PROTOMARTYR + SHAME + GLAARE @ THE TERAGRAM BALLROOM
Photos and words by David Fisch
Last night was hit with two setbacks for Angelenos: clocks moving forward for Daylight Savings Time and heavy rain. But there was nothing that could possibly stop the ferocious punk line-up at The Teragram Ballroom from tearing it up, and the adoring fans convened and moshed accordingly.
Detroit’s Protomartyr arrived in LA in support of their latest LP Relatives In Descent. Performing rollicking singles like “Don’t Go To Anacita,” “A Private Understanding,” and “Come & See,” the four-piece unit was a well-oiled machine, with leader Joe Casey’s diaristic lyrics and vocals exploring existential dread driving the power and angst of the band’s tight melodies.
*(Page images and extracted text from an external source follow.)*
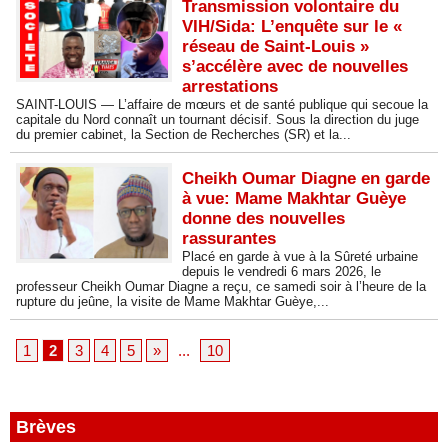
Transmission volontaire du
VIH/Sida: L’enquête sur le «
réseau de Saint-Louis »
s’accélère avec de nouvelles
arrestations
SAINT-LOUIS — L’affaire de mœurs et de santé publique qui secoue la
capitale du Nord connaît un tournant décisif. Sous la direction du juge
du premier cabinet, la Section de Recherches (SR) et la...
Cheikh Oumar Diagne en garde
à vue: Mame Makhtar Guèye
donne des nouvelles
rassurantes
Placé en garde à vue à la Sûreté urbaine
depuis le vendredi 6 mars 2026, le
professeur Cheikh Oumar Diagne a reçu, ce samedi soir à l’heure de la
rupture du jeûne, la visite de Mame Makhtar Guèye,...
1
2
3
4
5
»
...
10
Brèves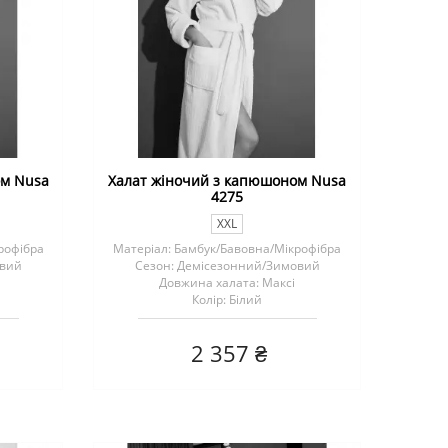
ом Nusa
Халат жіночий з капюшоном Nusa
4275
XXL
рофібра
Матеріал: Бамбук/Бавовна/Мікрофібра
овий
Сезон: Демісезонний/Зимовий
Довжина халата: Максі
Колір: Білий
2 357 ₴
Beer after beer and running out of explanations for why the audience should go see the film The Hurricane Heist, he jokingly expressed his dismay to be performing the next song in the set – another example of the band’s penchant for bitingly satirical observations. By the time they arrived to “Half Sister,” it was easy to feel fully-enveloped in their sharp post-punk sensibilities.
As part of their last show touring with Protomartyr, the UK’s Shame saw perhaps the most energy of the evening, playing tracks from their debut LP Songs of Praise and literally throwing themselves across the stage and into the crowd. Lead vocalist Charlie Steen was up-front and center and implored us to get closer to the stage, ramping up “Concrete” and “Gold Hole” by crowd surfing and pouring water on the ever-growing mosh pit. Bassist Josh Finerty flew into the air and lay playing on the ground. It was raucous and cantankerous and utterly joyful, and with two band members celebrating birthdays (cake was brought out on stage), it made for a memorable farewell to LA until next time.
LA’s own GLAARE opened the night with dark wave vibes from their LP To Deaf and Day.